The tremendous heat produced from a nuclear blast causes an up-draft of air, which forms the familiar mushroom cloud that comes to mind when one thinks “atomic bomb”. When a blast occurs near the earth’s surface, millions of vaporized dirt particles are drawn into the cloud. As the heat diminishes, radioactive materials that have vaporized condense on the dirt particles and fall back to Earth. This phenomenon is called radioactive fallout. This fallout material decays over a long period of time, and is the main source of residual nuclear radiation. What makes fallout such a threat is that it may be carried by wind currents for hundreds of miles if the right conditions exist. Effects from even a small portable device exploded at ground level can be potentially deadly for many more individuals than would have been affected by the blast itself.
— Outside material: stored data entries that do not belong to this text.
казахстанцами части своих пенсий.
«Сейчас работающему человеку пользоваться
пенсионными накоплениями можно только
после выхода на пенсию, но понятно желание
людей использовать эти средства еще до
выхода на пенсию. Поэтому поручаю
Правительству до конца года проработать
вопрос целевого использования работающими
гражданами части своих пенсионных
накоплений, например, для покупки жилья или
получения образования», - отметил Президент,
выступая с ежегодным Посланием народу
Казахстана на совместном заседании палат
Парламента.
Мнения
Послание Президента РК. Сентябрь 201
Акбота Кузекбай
Nuclear radiation cannot be seen, smelled, or otherwise detected by normal senses; it can only be detected by radiation monitoring devices. This makes radiological emergencies different from other types of emergencies, such as floods or hurricanes. Monitoring can project the fallout arrival times, which would be announced through official warning channels. However, any increase in surface build-up of gritty dust and dirt should be a warning to take protective measures.

Effects on the Body

The greater the dose of radiation received, the more quickly and severely symptoms will begin to appear; this is a relatively accurate screening tool for determining the size of the dose absorbed. The first signs of Acute Radiation Syndrome are usually nausea and vomiting, followed by a possible lapse in symptoms (depending on the severity of the dose) and then the arrival of new symptoms. These new symptoms will typically appear within 1-4 weeks unless the dose was incredibly severe, and include dizziness, weakness, hair loss, bloody vomit and stools, and low blood pressure. Exposure to enough radiation to cause sickness greatly increases an individual’s chances of developing cancer later in life.
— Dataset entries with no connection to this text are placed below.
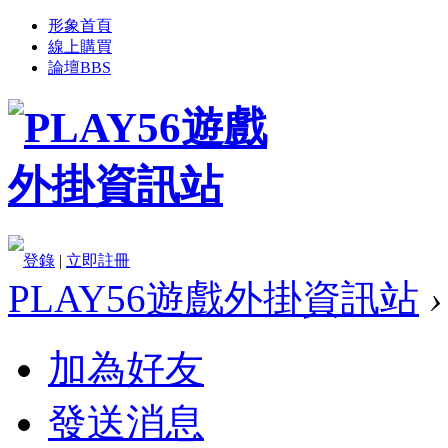
形象首頁
線上購買
論壇
BBS
登錄
|
立即註冊
PLAY56遊戲外掛資訊站
›
加為好友
發送消息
Protecting Yourself: Distance, Time, and Shielding

Increasing your distance from the radiation source will naturally reduce your likelihood of receiving a large dosage. The longer you are exposed to radiation, the larger your dose will be. Shielding is where the underground shelter comes into play: any matter placed between your body and the radioactive particles (dirt, lead, sand bags, etc.) will reduce the amount of radiation that actually reaches you. This is why heading into a fallout shelter is the best course of action following a nuclear attack, regardless of your distance from the blast. Those near the blast who have already received a dose of radiation should still retreat to a shielded location to prevent further prolonged contamination.

The track that fallout follows is one relative to the jet stream (a prevailing pattern of winds and weather coming from the west or northwest), just as in a volcano eruption. In other words, the fallout will most likely travel from west to east. Fallout will begin appearing 5 minutes or less after the initial blast. Depending on the size of the bomb, type of detonation (underground, ground level, or air burst) and height of the mushroom cloud which, as mentioned earlier, is filled with radioactive debris pulled up with it from the earth, gamma-charged dust particles can travel across several states before falling to the ground. As time goes by, the radioactive energy literally burns itself out as the powdery surface left will return to near normal levels. This can take as long as several weeks, but typically should not last more than 4 or 5 days. A lot of factors play into determining the level of radiation at different intervals of time and distance from the blast. Included are weather, temperature, wind speed, and size of the weapon. So what is your best defense against fallout? A carefully planned, well-constructed, and fully stocked underground bomb shelter.